Andreas Geisler hat im Grunde alle Gründe, die Leipzigs Stadträte beim Thema Fluglärmkommission seit nunmehr zwölf Jahren bewegen und aufregen, aufgezählt. Die Rede packen wir deshalb ungekürzt unter den Text.
Beim Punkt 1 des Verwaltungsstandpunktes wollte die Verwaltung gern den OBM aus der Schusslinie nehmen. Die bisherige Vertreterin der Stadt Leipzig in der Fluglärmkommission, Angelika Freifrau von Fritsch, Leiterin des Amtes für Umweltschutz, sei fachlich kompetent, das wäre genau die richtige Vertretung der Stadt in der Kommission.
Aber mehrere Stadträte betonten zu Recht, dass es nicht nur um die fachliche Kompetenz geht, sondern um Außenwirkung und auch politisches Gewicht. Darauf zielte auch der Änderungsantrag der Linksfraktion, den OBM zu entsenden und bei dessen Verhinderung den Ersten Bürgermeister, also aktuell Torsten Bonew, Leipzigs Finanzbürgermeister.
Aber dieser Änderungsantrag fand keine Mehrheit.
Dafür stimmten in einer namentlichen Abstimmung 46 Stadträtinnen und Stadträte der von Geisler, Faulhaber und von der Heide gewählten Formulierung zu, dass „als Nachfolger für die bisherige Vertreterin der Stadt Leipzig in der FLK der OBM und als sein Vertreter der Beigeordnete für Umwelt, Ordnung, Sport benannt werden.“
Heißt im Klartext: OBM Burkhard Jung soll Leipzig in der Kommission deutlich aufwerten. Und sein Stellvertreter wird nicht Torsten Bonew, sondern der fachlich zuständige Umweltbürgermeister Heiko Rosenthal.
Auch Punkt 3 der Verwaltungsvorlage fand keine Mehrheit. Auch hier gab es am Ende eine überwältigende Mehrheit für den Vorschlag des Ausgangsantrags, dass „bei der zuständigen Behörde für die FLK, dem Sächsischen Staatsministerium für Wirtschaft und Arbeit, der Antrag gestellt wird, zukünftig 3 Vertreter für die Stadt Leipzig in die FLK zu entsenden. (Bürgermeister, Amtsleiter, ein Vertreter aus dem Dialogforum )“.

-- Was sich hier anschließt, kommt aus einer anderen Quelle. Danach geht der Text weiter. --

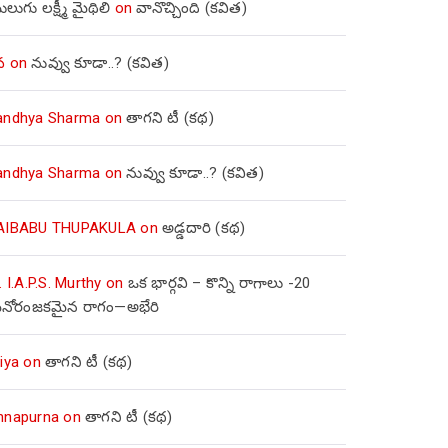
లుగు లక్ష్మీ మైథిలి
on
వానొచ్చింది (కవిత)
వ
on
నువ్వు కూడా..? (కవిత)
andhya Sharma
on
తాగని టీ (కథ)
andhya Sharma
on
నువ్వు కూడా..? (కవిత)
AIBABU THUPAKULA
on
అడ్డదారి (కథ)
. I.A.P.S. Murthy
on
ఒక భార్గవి – కొన్ని రాగాలు -20
నోరంజకమైన రాగం—అభేరి
iya
on
తాగని టీ (కథ)
nnapurna
on
తాగని టీ (కథ)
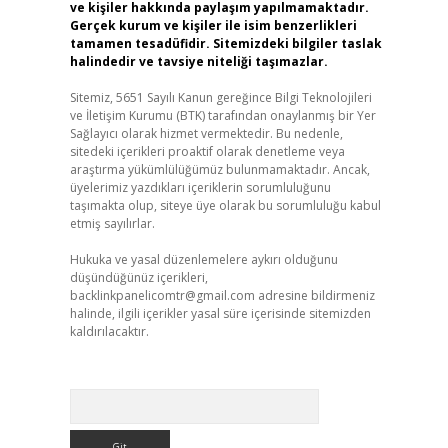
ve kişiler hakkında paylaşım yapılmamaktadır.
Gerçek kurum ve kişiler ile isim benzerlikleri
tamamen tesadüfidir. Sitemizdeki bilgiler taslak
halindedir ve tavsiye niteliği taşımazlar.
Sitemiz, 5651 Sayılı Kanun gereğince Bilgi Teknolojileri
ve İletişim Kurumu (BTK) tarafından onaylanmış bir Yer
Sağlayıcı olarak hizmet vermektedir. Bu nedenle,
sitedeki içerikleri proaktif olarak denetleme veya
araştırma yükümlülüğümüz bulunmamaktadır. Ancak,
üyelerimiz yazdıkları içeriklerin sorumluluğunu
taşımakta olup, siteye üye olarak bu sorumluluğu kabul
etmiş sayılırlar.
Hukuka ve yasal düzenlemelere aykırı olduğunu
düşündüğünüz içerikleri,
backlinkpanelicomtr@gmail.com
adresine bildirmeniz
halinde, ilgili içerikler yasal süre içerisinde sitemizden
kaldırılacaktır.
Arama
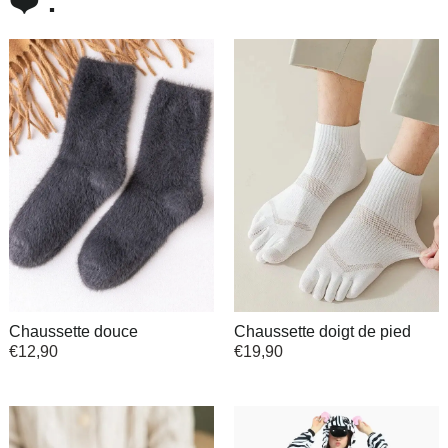
❤️ :
Chaussette douce
Chaussette doigt de pied
€
12,90
€
19,90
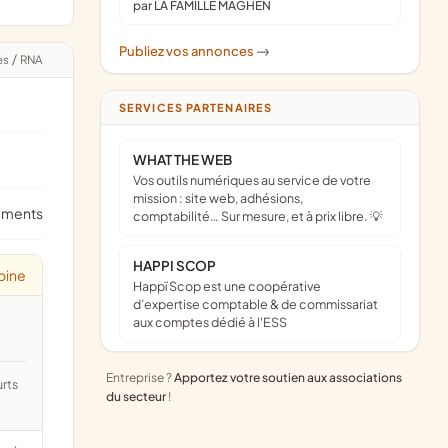
par LA FAMILLE MAGHEN
Publiez vos annonces
->
es
/
RNA
SERVICES PARTENAIRES
WHAT THE WEB
Vos outils numériques au service de votre
mission : site web, adhésions,
ements
comptabilité… Sur mesure, et à prix libre. 💡
HAPPI SCOP
oine
Happï Scop est une coopérative
d’expertise comptable & de commissariat
aux comptes dédié à l'ESS
Entreprise ?
Apportez votre soutien aux associations
du secteur
!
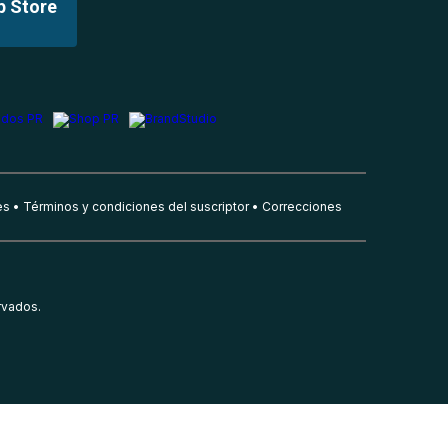
p Store
es
Términos y condiciones del suscriptor
Correcciones
rvados.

Burkhard Jung war am Ende selbst ein wenig erstaunt: „Ich bin überrascht, was Sie mir alles zutrauen.“
Aber wahrscheinlich ist das das einzig mögliche Signal, das Leipzig insbesondere an die Staatsregierung senden kann: Dass es der Stadt wirklich ernst darum ist, dass endlich auf Wünsche und Anträge der Stadt zur Fluglärmproblematik am Flughafen reagiert wird und sich positive Änderungen zeigen. Und das Land als Haupteigentümer ist nun einmal der Akteur, der das meiste bewirken kann.
***
Die Rede von SPD-Stadtrat Andreas Geisler:
Es gilt das gesprochene Wort!
Sehr geehrter Herr Oberbürgermeister,
sehr geehrter Herr Rosenthal,
werte Anwesende und Zuhörer,
seit über zwölf Jahren verstößt der Flughafen Leipzig/Halle gegen wichtige Auflagen aus dem Planfeststellungsbeschluss, verlärmt immer größere Teile des Leipziger Nordens und Nordwestens und in der Fluglärmkommission werden die Leipziger Anträge abgebügelt, vertagt und ausgesessen.

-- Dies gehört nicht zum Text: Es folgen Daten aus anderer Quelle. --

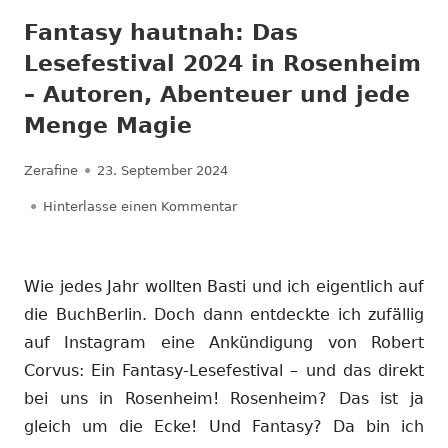
Fantasy hautnah: Das
Lesefestival 2024 in Rosenheim
– Autoren, Abenteuer und jede
Menge Magie
Autor
Veröffentlicht
Zerafine
23. September 2024
am
zu Fantasy hautnah: Das Lesefe
Hinterlasse einen Kommentar
Wie jedes Jahr wollten Basti und ich eigentlich auf
die BuchBerlin. Doch dann entdeckte ich zufällig
auf Instagram eine Ankündigung von Robert
Corvus: Ein Fantasy-Lesefestival – und das direkt
bei uns in Rosenheim! Rosenheim? Das ist ja
gleich um die Ecke! Und Fantasy? Da bin ich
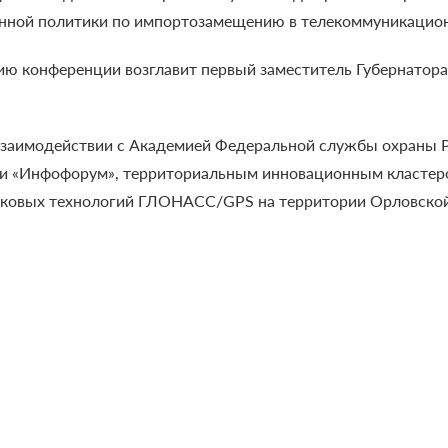
венной политики по импортозамещению в телекоммуникацио
ию конференции возглавит первый заместитель Губернатора
взаимодействии с Академией Федеральной службы охраны 
и «Инфофорум», территориальным инновационным кластеро
иковых технологий ГЛОНАСС/GPS на территории Орловской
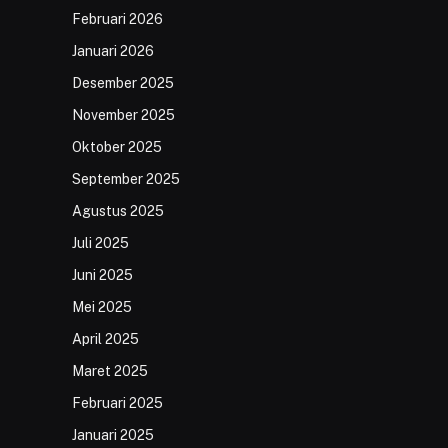
Februari 2026
Januari 2026
Desember 2025
November 2025
Oktober 2025
September 2025
Agustus 2025
Juli 2025
Juni 2025
Mei 2025
April 2025
Maret 2025
Februari 2025
Januari 2025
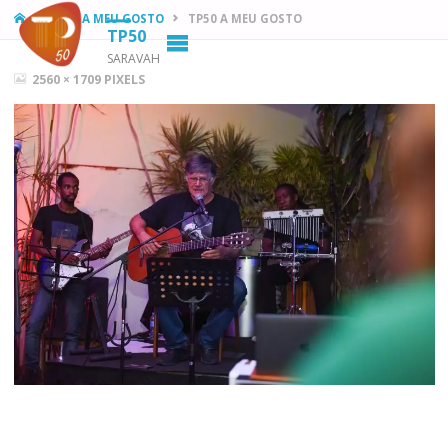
HOME
TP50 A MEU GOSTO
TP50 A MEU GOSTO
TP50
SARAVAH
FULL
2560 × 1709
PIXELS
SIZE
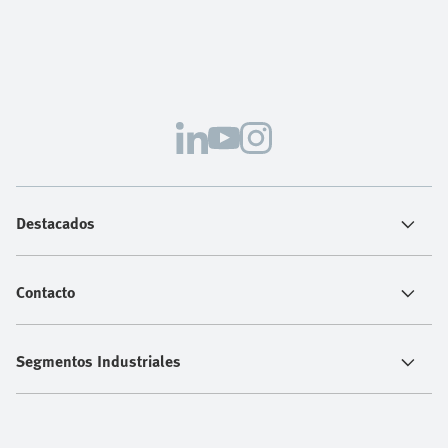
Destacados
Contacto
Segmentos Industriales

Wenn man ehrlich ist, begann die Lügengeschichte schon vorher, nämlich als die Herren Stein und Hesse vom Flughafen auch im Ortschaftsrat Lindenthal öffentlich sagten und protokollieren ließen, dass Leipzig nach Bau der Südbahn umflogen wird. Das war Teil ihrer Werbetour durch die Ortsteile. Jene Ortsteile, die bei Einrichtung der Fluglärmkommission 1993 keinen Platz darin gefunden haben, obwohl sie noch eigenständige Gemeinden waren. Wäre das so nicht passiert, wäre heute das Stimmenverhältnis in der Fluglärmkommission für Leipzig deutlich angemessener.
Und nun soll es noch mehr Lärm auf diesem Frachtflughafen geben, ohne dass die besonders betroffene Stadt auch nur den geringsten Zuwachs an Einfluss auf die Lärmentwicklung hat.
Laut Koalitionsvertrag von CDU/CSU und SPD ist der Ausbau des Flughafens Leipzig/Halle zu einem europäischen Frachtdrehkreuz geplant.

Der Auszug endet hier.